Much like an ETF, I opted to build a diversified basket of REITs so there's ample diversification, and my strategy is to invest in primarily dividend growth stocks, utilizing the margin of safety concept. Each pick is screened based on a number of durability attributes, and spec positions are limited to just 1%.
The maximum concentration level is 5% per REIT, but there are exceptions that sometimes warrant a higher stake (must be a strong buy at the time). Keep in mind, the Durable Income Portfolio is a newsletter portfolio, but it's also my personal portfolio, so you could say that I have ample skin in the game.
Nonetheless, I wanted to provide you with a snapshot of the 2018 performance of the Durable Income Portfolio, which returned 2.0%. The top performers were Omega Healthcare Investors (OHI) +37.3%, Ladder Capital (LADR) +25.7%, Realty Income (O) +15.7%, and Store Capital (STOR) +14.5%.
Also, I created a REIT Index, referred to as the DAVOS Index, which includes many of the most popular equity REITs: Digital Realty (DLR), American Tower (AMT), Ventas Inc. (VTR), Realty Income, and Simon Property (SPG). In 2018, the DAVOS returned 6.52%.
Keep in mind, comparing the Durable Income Portfolio with these REIT ETFs is not really an "apples to apples" comparison, because an ETF is designed to produce mediocre results, and as a REIT analyst, my portfolio should outperform the basket of good, bad, and ugly.
It's just over a month into 2019 and I suppose anyone could call themselves an intelligent REIT ETF Investor, based on the year-to-date performance: the average total return for all 29 REIT ETFs is 12.41%. Here are the top 5 best REIT ETFs in 2019 YTD:
The top 2019 performer so far, is ProShares Ultra Real Estate (URE)which corresponds to two times (2x) the daily performance of the Dow Jones U.S. Real EstateSM Index. The fund invests in financial instruments that ProShare Advisors believes, in combination, should produce daily returns consistent with the fund's investment objective. The index seeks to measure the performance of certain companies in the real estate sector of the U.S. equity market. Component companies include, among others, real estate holding and development and real estate services companies and REITs.
Another Seeking Alpha favorite is UBS ETRACS Monthly Pay 2xLeveraged Mortgage REIT ETN (MORL). This index tracks the overall performance of publicly traded mortgage REITs that derive at least 50% of their revenues from mortgage-related activities. The securities are senior unsecured debt securities issued by UBS AG (UBS). The securities provide a monthly compounded two times leveraged long exposure to the performance of the Index, reduced by the Accrued Fees.

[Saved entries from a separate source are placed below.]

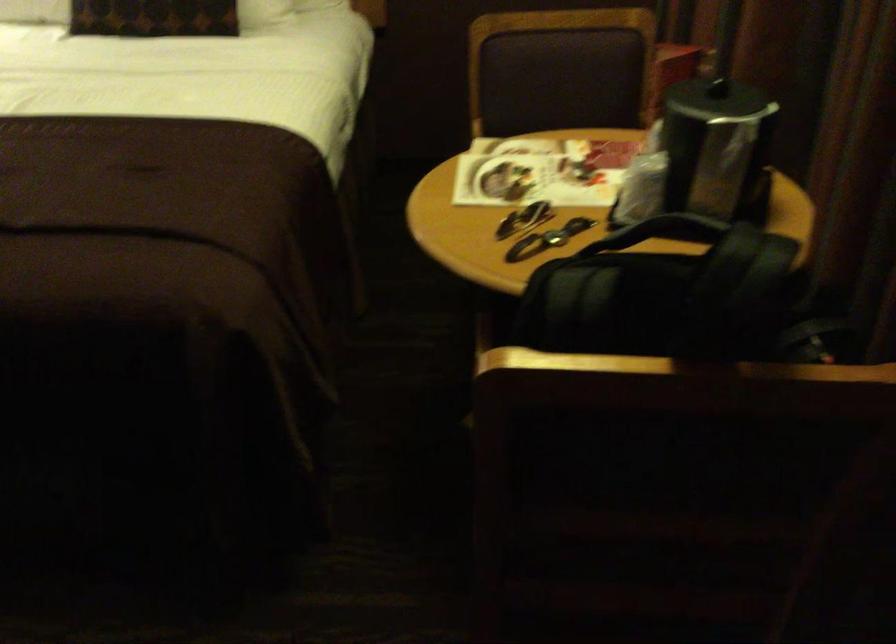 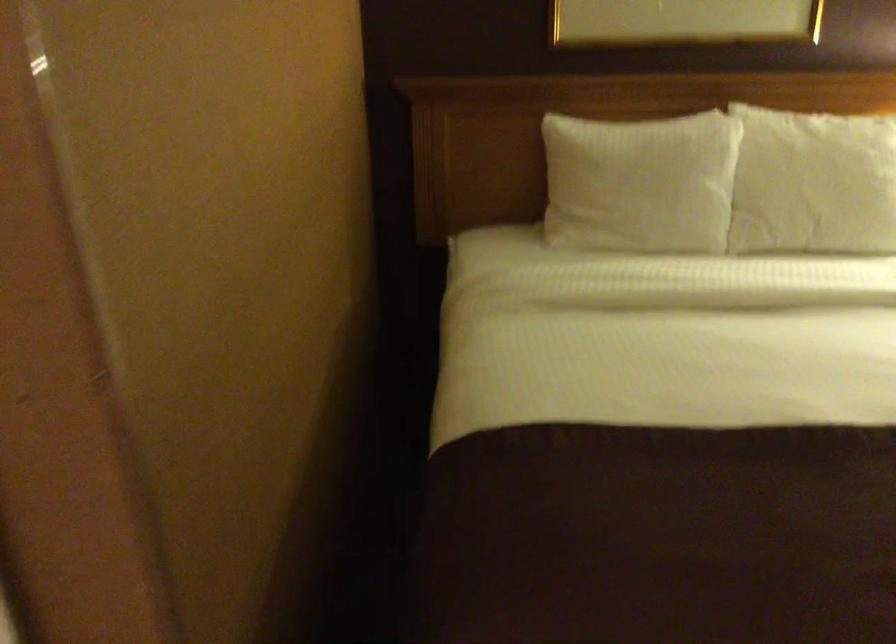 Question: Which direction would the cameraman need to move to produce the second image? Reply with the corresponding letter.

Choices:
 (A) Left
 (B) Right
 (C) Forward
 (D) Backward

Answer: (A) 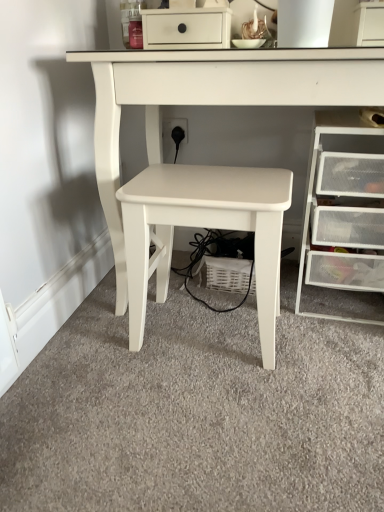 Question: In terms of width, does clear plastic drawers at right look wider or thinner when compared to white matte table at center, the 2th table positioned from the left?

Choices:
 (A) thin
 (B) wide

Answer: (A)

Question: Considering the positions of point (359, 196) and point (173, 88), is point (359, 196) closer or farther from the camera than point (173, 88)?

Choices:
 (A) farther
 (B) closer

Answer: (A)

Question: Estimate the real-world distances between objects in this image. Which object is farther from the clear plastic drawers at right?

Choices:
 (A) white matte table at center, arranged as the 1th table when viewed from the left
 (B) white matte table at center, the 1th table when ordered from right to left

Answer: (B)

Question: Considering the real-world distances, which object is closest to the white matte table at center, the 1th table when ordered from right to left?

Choices:
 (A) clear plastic drawers at right
 (B) white matte table at center, positioned as the second table in right-to-left order

Answer: (B) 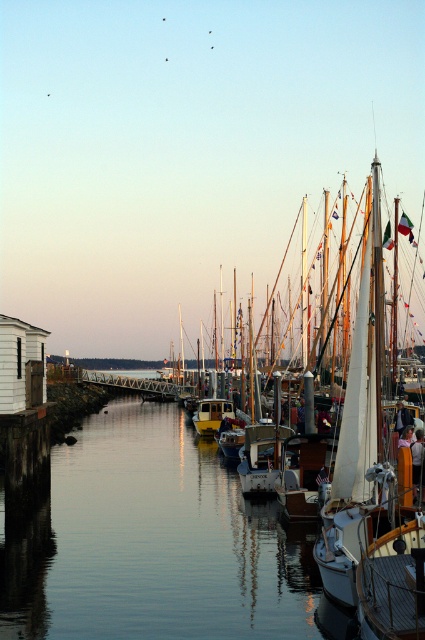 Can you confirm if smooth water at center is thinner than yellow matte boat at center?

No, smooth water at center is not thinner than yellow matte boat at center.

Is smooth water at center closer to the viewer compared to yellow matte boat at center?

Yes, smooth water at center is closer to the viewer.

Where is `smooth water at center`? Image resolution: width=425 pixels, height=640 pixels. smooth water at center is located at coordinates (156, 544). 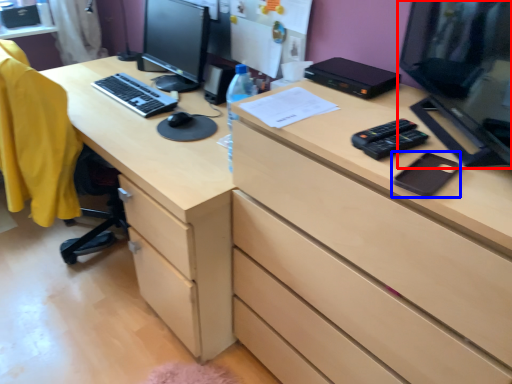 Question: Which object is closer to the camera taking this photo, computer monitor (highlighted by a red box) or notepad (highlighted by a blue box)?

Choices:
 (A) computer monitor
 (B) notepad

Answer: (A) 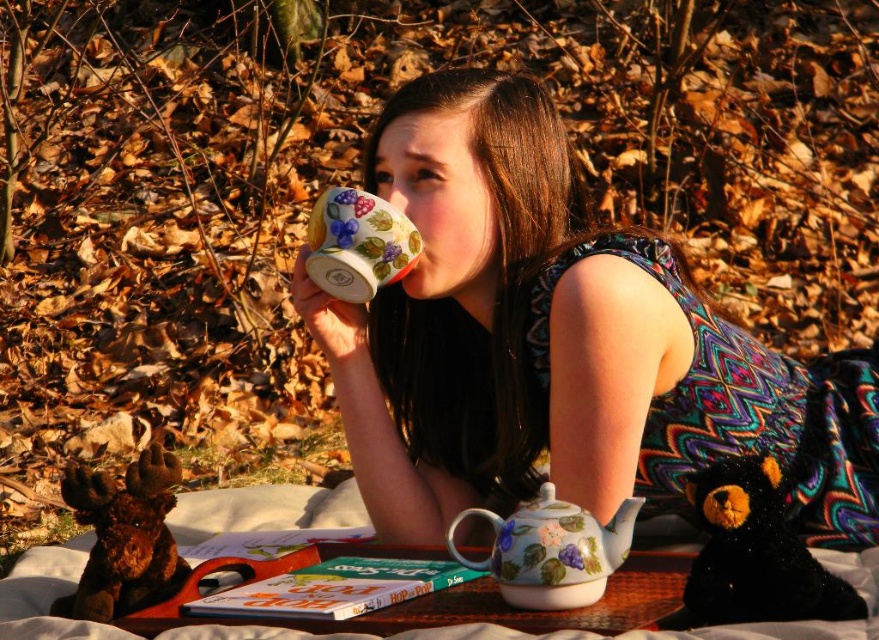 Question: Which of the following is the closest to the observer?

Choices:
 (A) floral porcelain teapot at lower center
 (B) black plush bear at lower right
 (C) porcelain floral cup at upper center
 (D) floral ceramic mug at upper center

Answer: (B)

Question: Which of the following is the closest to the observer?

Choices:
 (A) (372, 198)
 (B) (563, 600)
 (C) (756, 608)

Answer: (C)

Question: Is floral ceramic mug at upper center below black plush bear at lower right?

Choices:
 (A) no
 (B) yes

Answer: (A)

Question: Is the position of black plush bear at lower right less distant than that of porcelain floral cup at upper center?

Choices:
 (A) no
 (B) yes

Answer: (B)

Question: Which object is positioned closest to the floral ceramic mug at upper center?

Choices:
 (A) floral porcelain teapot at lower center
 (B) porcelain floral cup at upper center
 (C) black plush bear at lower right

Answer: (B)

Question: Is floral ceramic mug at upper center to the right of porcelain floral cup at upper center from the viewer's perspective?

Choices:
 (A) no
 (B) yes

Answer: (B) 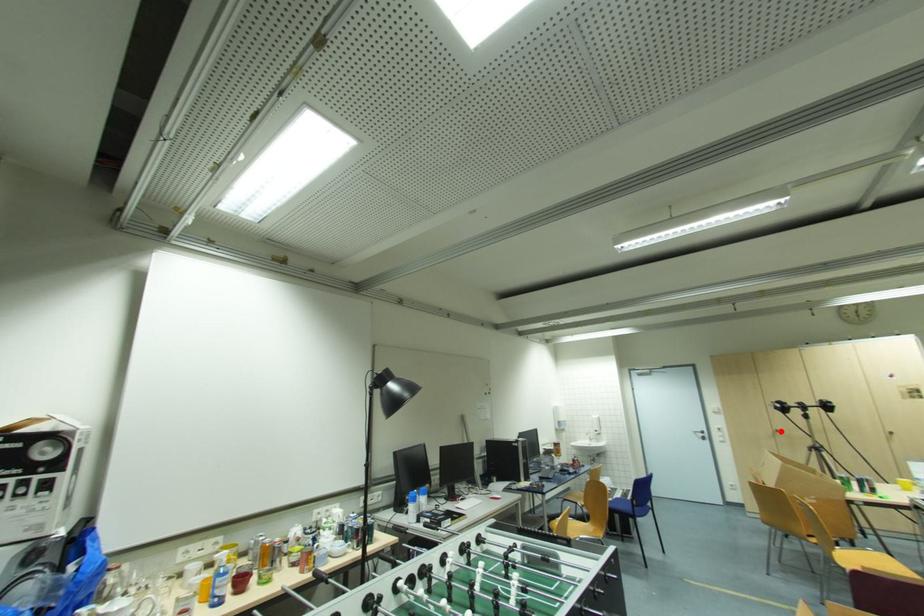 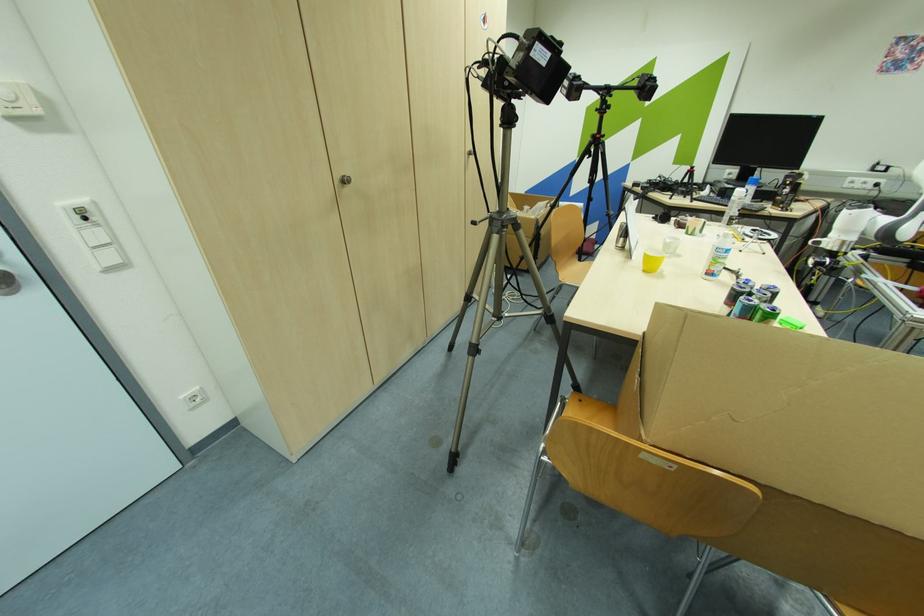 The point at the highlighted location is marked in the first image. Where is the corresponding point in the second image?

(348, 182) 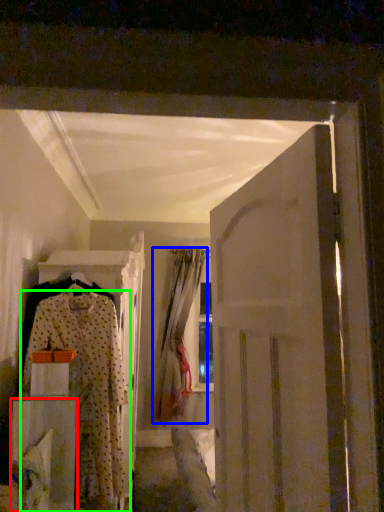 Question: Considering the real-world distances, which object is closest to furniture (highlighted by a red box)? curtain (highlighted by a blue box) or fancy dress (highlighted by a green box).

Choices:
 (A) curtain
 (B) fancy dress

Answer: (B) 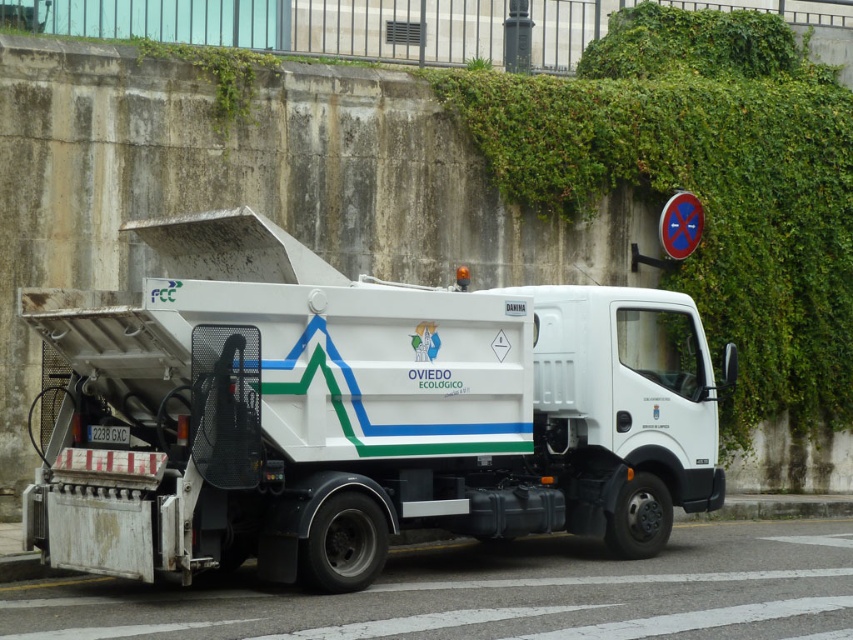 Which is above, white matte truck at center or metallic blue circle at upper right?

Positioned higher is metallic blue circle at upper right.

Between point (692, 362) and point (683, 216), which one is positioned behind?

The point (683, 216) is behind.

Locate an element on the screen. white matte truck at center is located at coordinates 357,412.

Between white matte truck at center and green leafy ivy at upper right, which one is positioned higher?

green leafy ivy at upper right

Can you confirm if white matte truck at center is positioned to the left of green leafy ivy at upper right?

Yes, white matte truck at center is to the left of green leafy ivy at upper right.

The image size is (853, 640). Find the location of `white matte truck at center`. white matte truck at center is located at coordinates (357, 412).

Is the position of green leafy ivy at upper right more distant than that of metallic blue circle at upper right?

That is True.

Between green leafy ivy at upper right and metallic blue circle at upper right, which one has less height?

metallic blue circle at upper right is shorter.

Describe the element at coordinates (706, 196) in the screenshot. I see `green leafy ivy at upper right` at that location.

Locate an element on the screen. green leafy ivy at upper right is located at coordinates (706, 196). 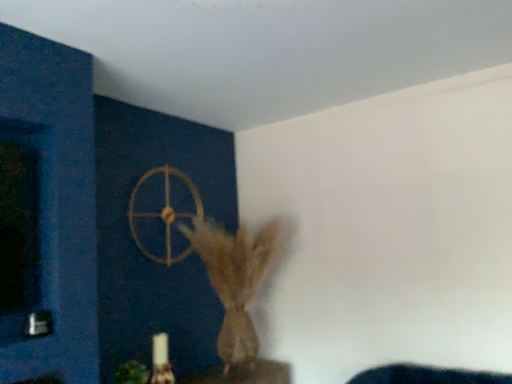 Question: Does gold metallic wheel at upper center appear on the right side of brown textured vase at center?

Choices:
 (A) no
 (B) yes

Answer: (A)

Question: Is gold metallic wheel at upper center aimed at brown textured vase at center?

Choices:
 (A) no
 (B) yes

Answer: (B)

Question: From the image's perspective, would you say gold metallic wheel at upper center is shown under brown textured vase at center?

Choices:
 (A) no
 (B) yes

Answer: (A)

Question: Considering the relative sizes of gold metallic wheel at upper center and brown textured vase at center in the image provided, is gold metallic wheel at upper center thinner than brown textured vase at center?

Choices:
 (A) yes
 (B) no

Answer: (A)

Question: Is gold metallic wheel at upper center smaller than brown textured vase at center?

Choices:
 (A) yes
 (B) no

Answer: (A)

Question: Considering the positions of point (260, 236) and point (169, 259), is point (260, 236) closer or farther from the camera than point (169, 259)?

Choices:
 (A) farther
 (B) closer

Answer: (B)

Question: Would you say brown textured vase at center is to the left or to the right of gold metallic wheel at upper center in the picture?

Choices:
 (A) right
 (B) left

Answer: (A)

Question: From a real-world perspective, relative to gold metallic wheel at upper center, is brown textured vase at center vertically above or below?

Choices:
 (A) below
 (B) above

Answer: (A)

Question: In the image, is brown textured vase at center positioned in front of or behind gold metallic wheel at upper center?

Choices:
 (A) behind
 (B) front

Answer: (B)

Question: Is gold metallic wheel at upper center inside or outside of brown textured vase at center?

Choices:
 (A) inside
 (B) outside

Answer: (B)

Question: From their relative heights in the image, would you say gold metallic wheel at upper center is taller or shorter than brown textured vase at center?

Choices:
 (A) tall
 (B) short

Answer: (B)

Question: From the image's perspective, is gold metallic wheel at upper center above or below brown textured vase at center?

Choices:
 (A) above
 (B) below

Answer: (A)

Question: In the image, is gold metallic wheel at upper center positioned in front of or behind brown textured vase at center?

Choices:
 (A) behind
 (B) front

Answer: (A)

Question: From the image's perspective, is gold metallic wheel at upper center above or below green matte plant at lower left?

Choices:
 (A) above
 (B) below

Answer: (A)

Question: From their relative heights in the image, would you say gold metallic wheel at upper center is taller or shorter than green matte plant at lower left?

Choices:
 (A) tall
 (B) short

Answer: (A) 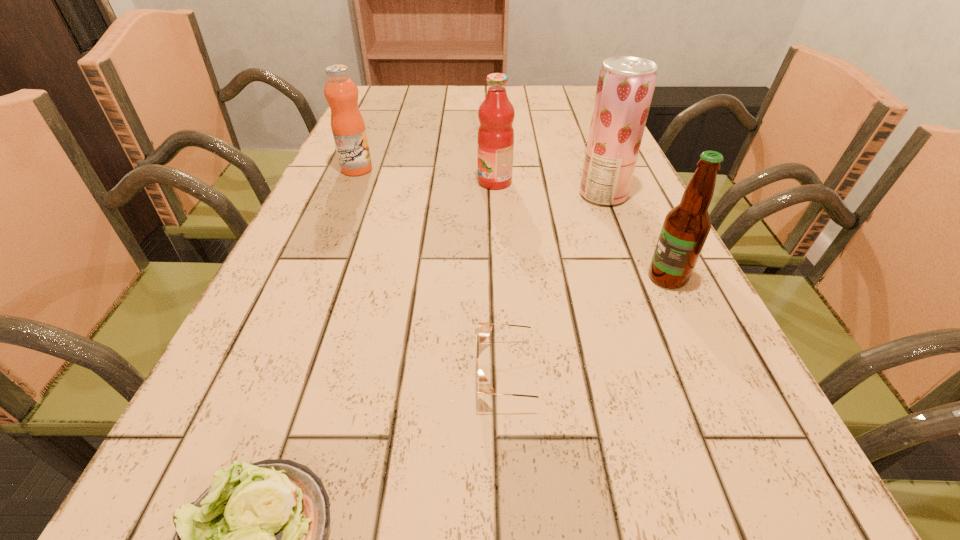 The width and height of the screenshot is (960, 540). I want to click on the rightmost fruit juice, so click(x=625, y=87).

In order to click on the second fruit juice from right to left in this screenshot , I will do `click(496, 113)`.

This screenshot has width=960, height=540. I want to click on beer bottle, so click(x=686, y=227).

Where is `the leftmost fruit juice`? the leftmost fruit juice is located at coordinates (347, 124).

The height and width of the screenshot is (540, 960). I want to click on the fifth farthest object, so click(x=485, y=328).

Where is `vacant space located 0.080m on the back of the rightmost fruit juice`? This screenshot has height=540, width=960. vacant space located 0.080m on the back of the rightmost fruit juice is located at coordinates (592, 166).

Image resolution: width=960 pixels, height=540 pixels. Find the location of `blank area located on the front label of the second fruit juice from right to left`. blank area located on the front label of the second fruit juice from right to left is located at coordinates (410, 182).

Find the location of `free space located on the front label of the second fruit juice from right to left`. free space located on the front label of the second fruit juice from right to left is located at coordinates (359, 182).

The height and width of the screenshot is (540, 960). I want to click on free space located on the front label of the second fruit juice from right to left, so click(x=427, y=182).

The height and width of the screenshot is (540, 960). I want to click on vacant region located 0.380m on the label of the fourth farthest object, so click(437, 278). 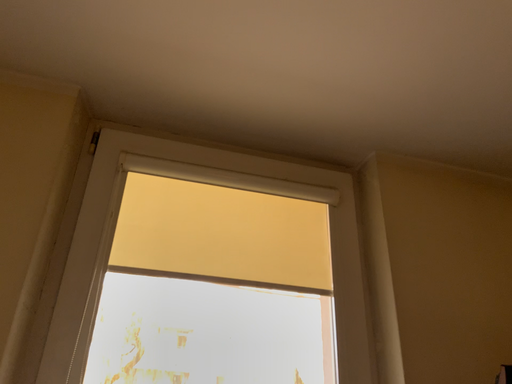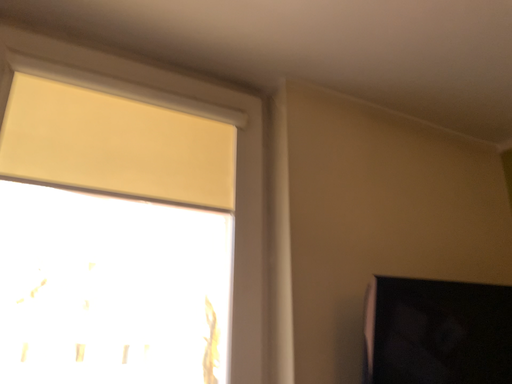 Question: How did the camera likely rotate when shooting the video?

Choices:
 (A) rotated downward
 (B) rotated upward

Answer: (A) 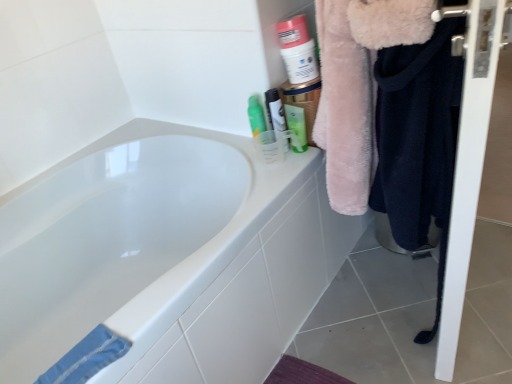 Find the location of a particular element. The width and height of the screenshot is (512, 384). free space that is to the left of green matte tube at upper right, marked as the 1th mouthwash in a right-to-left arrangement is located at coordinates (259, 152).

Don't get too mesmerized with URE ($134 mm in assets), or MORL (yielding a nose bleed 20.5%), which are considered extremely volatile, and warrant a good bit of hands-on expertise. Our best REIT ETF pick for Average Joe or Average Jane is iShares Cohen & Steers REIT ETF (ICF), which is loaded with high growth REITs (in yellow), and two of my strong buy picks (in green).
In closing, please let me know if you'd like to add other REIT ETFs to our research list for our tracking. Also, stay tuned because one of the things on my "to do" list in 2019 is to launch my very own REIT ETF Index… and my number one objective will be not to mimic the competition, but to help investors sleep well at night. Never forget Rule #1: Protect your hard-earned principal at all costs.